Le 10 mars 2011 s'est tenue la première réunion de Moms à la Barre avec l'objectif de vous présenter l'association et ses actions mais également de recueillir vos attentes et envies.

 

Il est ressorti de cette réunion que vos demandes concernaient essentiellement les modes de garde, les relations avec les magistrats, la création d'un réseau ainsi que du lobbying auprès de l'Ordre des Avocats.

 

Depuis cette date, je me suis attachée à satisfaire vos attentes.

 

D'abord en alimentant le présent blog et en répondant à vos interrogations, par téléphone ou mail. Celles et ceux qui m'ont appelée ont certainement apprécié ma disponibilité. 

 

Egalement, en mettant en place des lieux de rencontre par des réunions ou des formations ("développer son potentiel commercial", "avocat et parent, c'est possible", "avocates, si vous osiez!", "avocat un jour, avocat... toujours?", "oser dire non"...).

 

En oeuvrant aux côtés de notre Bâtonnier actuel, Madame Christiane Féral-Schuhl, pour obtenir des places en crèches. Malheureusement, en dépit de nos nombreuses actions auprès du précédent gouvernement et de l'actuel, nous ne pouvons toujours pas bénéficier du crédit impôt famille, avantage sans lequel le coût d'un berceau s'avère prohibitif (plus cher qu'une garde simple).
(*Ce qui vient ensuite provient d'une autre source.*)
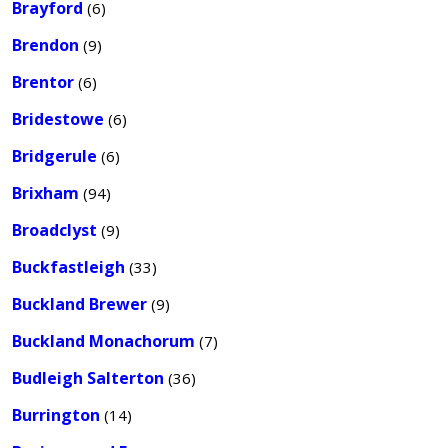
Brayford
(6)
Brendon
(9)
Brentor
(6)
Bridestowe
(6)
Bridgerule
(6)
Brixham
(94)
Broadclyst
(9)
Buckfastleigh
(33)
Buckland Brewer
(9)
Buckland Monachorum
(7)
Budleigh Salterton
(36)
Burrington
(14)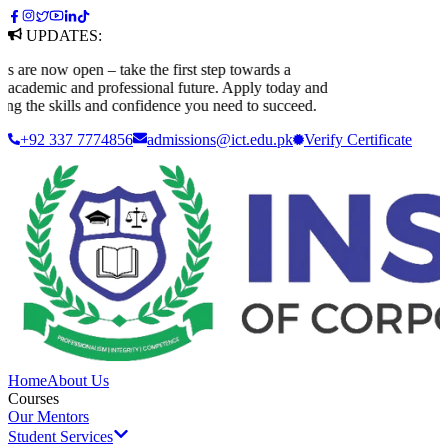
UPDATES:
e now open – take the first step towards a
ademic and professional future. Apply today and
 the skills and confidence you need to succeed.
+92 337 7774856
admissions@ict.edu.pk
Verify
Certificate
Home
About Us
Courses
Our Mentors
Student Services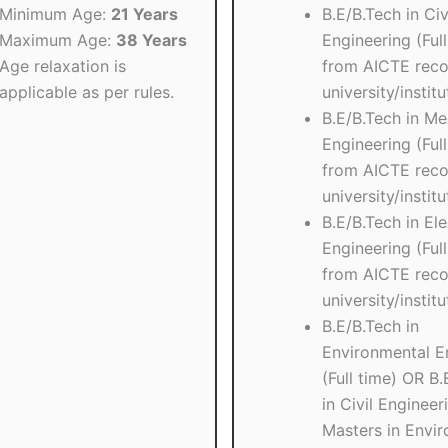
Minimum Age:
21 Years
B.E/B.Tech in Civ
Maximum Age:
38 Years
Engineering (Full
Age relaxation is
from AICTE reco
applicable as per rules.
university/institu
B.E/B.Tech in Me
Engineering (Full
from AICTE reco
university/institu
B.E/B.Tech in Ele
Engineering (Full
from AICTE reco
university/institu
B.E/B.Tech in
Environmental E
(Full time) OR B.
in Civil Engineer
Masters in Envi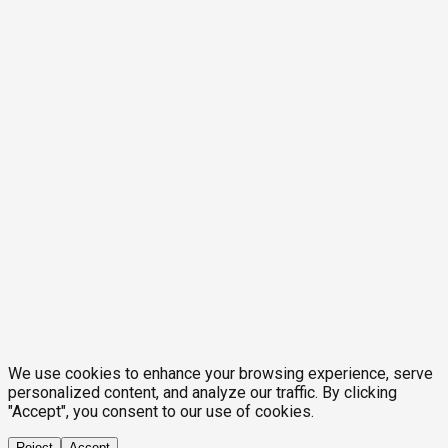
We use cookies to enhance your browsing experience, serve
personalized content, and analyze our traffic. By clicking
"Accept", you consent to our use of cookies.
Reject
Accept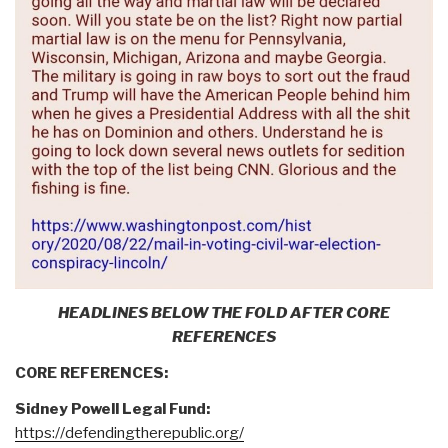
HEADLINES BELOW THE FOLD AFTER CORE
REFERENCES
CORE REFERENCES:
Sidney Powell Legal Fund:
https://defendingtherepublic.org/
Nous avons alors envisagé des solutions alternatives en proposant aux avocats des tarifs négociés pour diverses prestations de garde d'enfant (sur http://www.praeferentia.com/ et de nouvelles offres à venir)

 

Pour que l'information contenue sur ce blog soit facilement accessible aux futurs et jeunes parents, j'ai rédigé l'onglet famille dans la rubrique Vie privée, vie professionnelle sur le nouveau site de l'Ordre des Avocats de Paris.

 

J'ai également relayé auprès de notre Bâtonnier les comportements abusifs de certains magistrats qui refusent de prendre en considération l'état de grossesse ou de maternité d'une avocate pour fixer une audience en dehors des périodes d'arrêt.

 

Ainsi que les difficultés rencontrées par les avocates exerçant à titre individuel en raison du différé des prestations maternité alors que les charges continuent de courir mensuellement.

 

Telles sont les actions que j'ai mené avec entrain et enthousiasme depuis 3 ans.

 

Toutefois, pour répondre à votre demande de lobbying auprès de l'Ordre et pour donner une portée plus grande à mes actions, il me faut à présent intégrer nos instances représentatives.

 

Et, il y a encore tellement de choses à faire pour améliorer nos conditions d'exercice. 

 

Je souhaiterais notamment étendre le bénéfice des conventions de mentoring que j'ai mis en place au sein de l'association Femmes & Droit, dont je suis membre du Conseil d'Administration, à l'ensemble du Barreau.

 

C'est donc avec l'envie de continuer à vous servir que je me présente aux prochaines élections du Conseil de l'Ordre des Avocats de Paris.

 

Pour que la campagne que je mène activement débouche sur un mandat, j'ai besoin de l'aide de chacun(e) d'entre vous. Parlez de l'association, de mon investissement dans la profession mais surtout

Votez et faites voter les 10 et 11 décembre prochains.

 

Merci infiniment par avance

 

Bien confraternellement vôtre

 

Valérie Duez-Ruff

(pour en savoir plus, blog de campagne http://duezruff.com/)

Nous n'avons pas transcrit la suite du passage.